Подумав, Лиза продолжает:
– Я верю, что Толстой плакал, когда писал о своей Анне…
– Несомненно. По воспоминаниям современников, слезы заливали его бороду, точно водопад.
– Опять насмехаетесь? По-вашему, это хорошо – без конца насмешничать?
– А по-вашему, главная задача автора – вызвать у читателя слезы? Их вызвать совсем не трудно. Люди плачут от лука, от зубной боли, от пощечины… Неужто, по-вашему, так уж трудно вызвать у них слезы при помощи печатного слова?
– Вам, наверное, легко. Потому что причину слез вы видите только в луке или в зубной боли…
И пока я решаю, что ей на это ответить, Лиза встает.
– Я вам не помешаю, если еще немного поработаю?

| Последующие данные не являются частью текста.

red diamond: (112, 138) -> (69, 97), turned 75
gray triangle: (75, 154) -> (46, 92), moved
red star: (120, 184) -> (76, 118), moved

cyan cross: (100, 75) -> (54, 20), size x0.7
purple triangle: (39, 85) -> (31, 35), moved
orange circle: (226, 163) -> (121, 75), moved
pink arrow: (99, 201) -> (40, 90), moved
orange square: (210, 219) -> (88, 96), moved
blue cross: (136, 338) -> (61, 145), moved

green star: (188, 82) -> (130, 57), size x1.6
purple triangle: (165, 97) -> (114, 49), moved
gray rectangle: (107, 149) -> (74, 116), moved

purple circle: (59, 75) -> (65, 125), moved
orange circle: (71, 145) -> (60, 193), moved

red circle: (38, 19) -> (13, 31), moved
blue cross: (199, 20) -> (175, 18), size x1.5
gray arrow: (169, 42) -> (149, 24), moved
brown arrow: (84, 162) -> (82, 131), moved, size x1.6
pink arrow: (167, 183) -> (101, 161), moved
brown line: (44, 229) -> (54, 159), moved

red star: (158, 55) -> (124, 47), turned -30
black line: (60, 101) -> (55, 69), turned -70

– Конечно, нет. Человеку особенно сладко спится, когда рядом кто-то вкалывает изо всех сил.
Что правда, то правда. Под мягкий стрекот машинки я засыпаю, словно младенец, и просыпаюсь лишь в девять утра.

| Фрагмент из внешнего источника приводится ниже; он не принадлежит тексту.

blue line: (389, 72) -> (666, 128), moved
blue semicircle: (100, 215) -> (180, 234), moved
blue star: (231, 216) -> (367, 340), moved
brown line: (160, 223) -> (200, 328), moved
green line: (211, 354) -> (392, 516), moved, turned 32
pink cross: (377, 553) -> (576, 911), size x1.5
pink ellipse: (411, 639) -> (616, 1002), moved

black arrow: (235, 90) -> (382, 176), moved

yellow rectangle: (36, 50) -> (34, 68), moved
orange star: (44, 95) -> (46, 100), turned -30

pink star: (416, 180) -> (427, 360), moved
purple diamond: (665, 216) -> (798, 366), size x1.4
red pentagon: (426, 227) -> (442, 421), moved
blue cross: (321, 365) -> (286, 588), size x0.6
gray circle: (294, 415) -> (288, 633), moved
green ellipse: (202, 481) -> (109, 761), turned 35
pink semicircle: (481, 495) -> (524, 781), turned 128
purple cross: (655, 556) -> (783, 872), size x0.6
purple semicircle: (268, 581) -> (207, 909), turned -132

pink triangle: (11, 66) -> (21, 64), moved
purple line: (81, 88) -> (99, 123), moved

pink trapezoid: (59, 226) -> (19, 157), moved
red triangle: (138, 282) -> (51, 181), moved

Лизы нет, но чай, оставленный на столе в маленьком чайнике, еще теплый. Едва я приступил к завтраку, как снизу слышатся два звонка.
У входа молодой человек нагловатого вида в черной кожаной куртке и вельветовых брюках, с сигаретой в зубах. Он явно знает цену своей внешности – у него пышные светлые волосы, красивые голубые глаза, которым позавидовала бы любая девушка. Только вот рост у парня средний – гораздо ниже его гонора.
– Мне нужна Лиза.
Голос тоже низкий, это скорее хрип, чем голос – может быть, из-за дымящейся сигареты.
– Лизы нет.
– Когда будет?
– Не могу сказать.
Я закрываю дверь у него перед носом. Не знаю почему, но существует категория внешне приятных людей, к которым я с первого же взгляда испытываю антипатию. Возможно, причина опять-таки в моей мизантропии, но я пока не задумывался над данной проблемой.

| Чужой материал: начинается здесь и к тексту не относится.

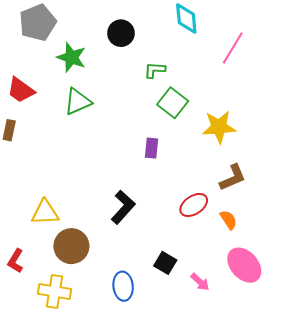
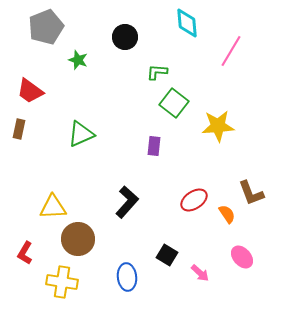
green star: (71, 57) -> (78, 60), size x0.7
green triangle: (78, 102) -> (81, 134), moved
brown L-shape: (233, 178) -> (251, 193), moved, turned 92
pink ellipse: (244, 265) -> (242, 257), size x0.7

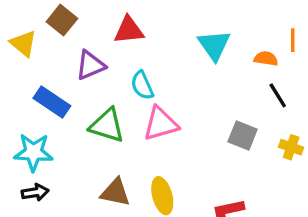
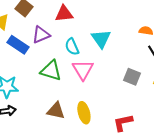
cyan triangle: (214, 45) -> (101, 39), moved
blue rectangle: (52, 102) -> (18, 45), moved
pink triangle: (161, 124) -> (83, 70), turned -45

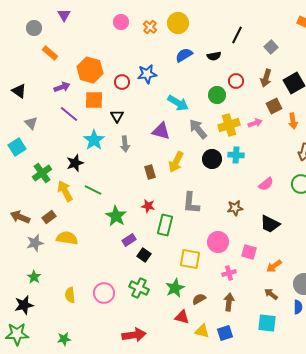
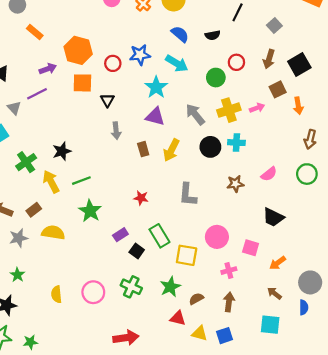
blue semicircle: (184, 55) -> (180, 34), turned 72
cyan arrow: (178, 103) -> (177, 63), moved
purple line: (69, 114) -> (37, 94), moved, turned -66
cyan star: (94, 140) -> (156, 87), moved
brown rectangle: (150, 172) -> (143, 149), moved
green line: (93, 190) -> (81, 181), turned -48
brown star: (235, 208) -> (235, 184), moved
green star: (116, 216) -> (90, 211), moved
green rectangle: (165, 225) -> (159, 236), moved, turned -45
green star: (64, 339) -> (30, 342), moved

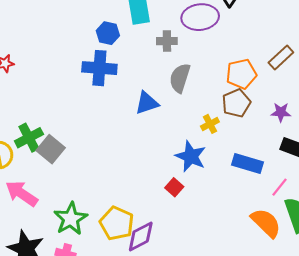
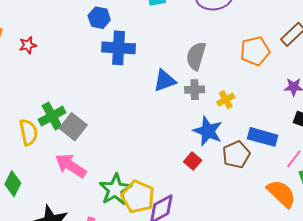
blue hexagon: (108, 33) -> (99, 18), moved
gray cross: (167, 41) -> (195, 90), moved
brown pentagon: (236, 103) -> (236, 155), moved
pink arrow: (22, 194) -> (71, 166), moved
green star: (71, 219) -> (115, 189), moved

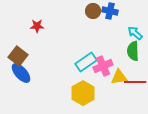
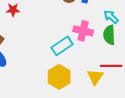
pink cross: (103, 66) -> (83, 31), moved, turned 36
yellow triangle: (119, 77) -> (95, 77), moved, turned -48

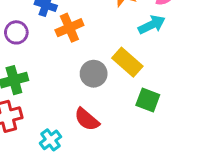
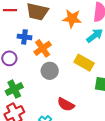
gray circle: (94, 74) -> (50, 71), moved

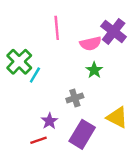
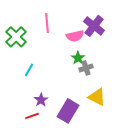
green cross: (19, 62) -> (16, 37), moved
cyan line: (35, 75) -> (29, 70), moved
gray cross: (75, 98) -> (86, 68), moved

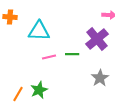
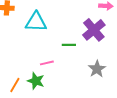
pink line: (49, 57) -> (47, 63), moved
green star: (39, 90) -> (36, 81), turned -30

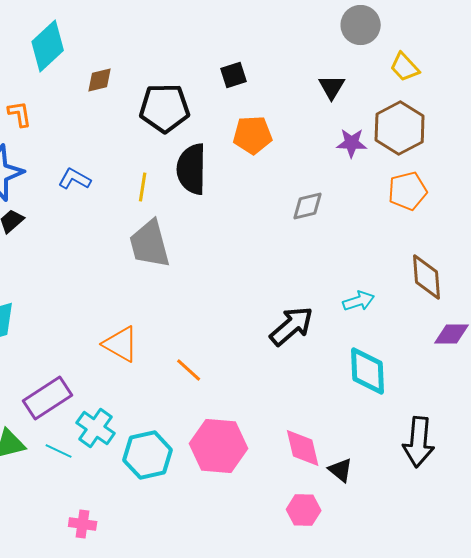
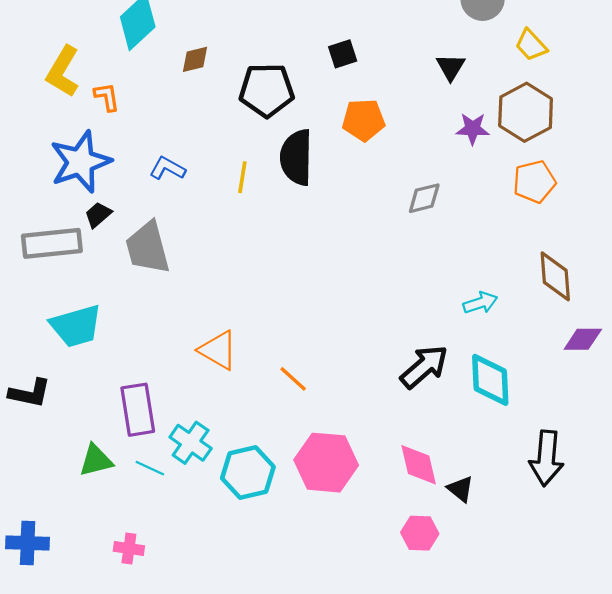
gray trapezoid: (150, 244) -> (148, 248), moved
black arrow: (292, 326) -> (424, 367), moved
purple rectangle: (48, 398) -> (138, 410), turned -66
pink cross: (83, 524) -> (129, 548), moved

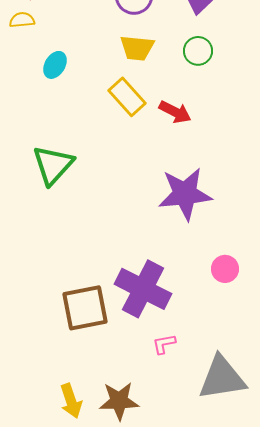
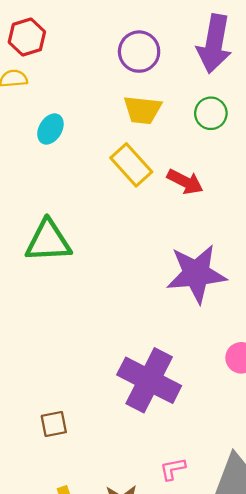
green triangle: (53, 165) -> (48, 241), turned 45
brown square: (85, 308) -> (54, 424), moved, size x0.5
pink L-shape: (164, 344) -> (173, 469), moved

– Тут вас спрашивали, – сообщаю я Лизе, когда она час спустя возвращается с покупками.
– Кто?
В ее голосе удивление, во взгляде – беспокойство. Я вкратце рассказываю о молодом человеке.
– Это Лазарь, – говорит она, рассуждая как бы сама с собой. – Странно, как он меня нашел?…
– Это вас удивляет или пугает?
– И то и другое, – признается Лиза. – Пожалуйста, если он снова придет, скажите, что я здесь не живу.
– Я-то скажу. Но, вы думаете, он поверит?
– Скажите, что я больше здесь не живу, – повторяет она.
– Парень, в общем, приятный, – говорю я как бы между прочим. – Правда, несколько нагловатый.
Она вскидывает брови:
– Несколько?
Тема, похоже, ей не по душе: не сказав больше ни слова, Лиза уходит вниз, на кухню.
После скромного обеда, приготовленного, как всегда, на скорую руку, Лиза садится в чулане за пишущую машинку, а я позволяю себе прилечь с утренней газетой, но вскоре снова слышу доносящиеся снизу два звонка.
И снова в двери светловолосый парень в черном:
– Мне нужна Лиза.
Его голос все такой же низкий и хриплый, хотя во рту больше не торчит сигарета.
– Лиза тут не живет, – отвечаю я, помня ее просьбу.
– С каких пор?
– Со вчерашнего вечера.
– Давеча вы мне этого не сказали.
– Так уж вышло, – небрежно отвечаю я и собираюсь захлопнуть дверь.
Однако мне это не удается. В последний момент молодой человек ставит ногу в черном ботинке на высоком каблуке между дверью и косяком.
– Уберите, – спокойно говорю я.
– У меня еще есть вопросы, – хрипит он, тоже, впрочем, спокойно.
– Уберите, – повторяю я.
И, поскольку парень делает вид, что не слышит, я чуть приоткрываю дверь и что есть силы бью ногой по его ботинку. Парень отшатывается – рефлекс, ничего не поделаешь, – и я тут же захлопываю дверь, успев, однако, увидеть его искаженное от боли лицо.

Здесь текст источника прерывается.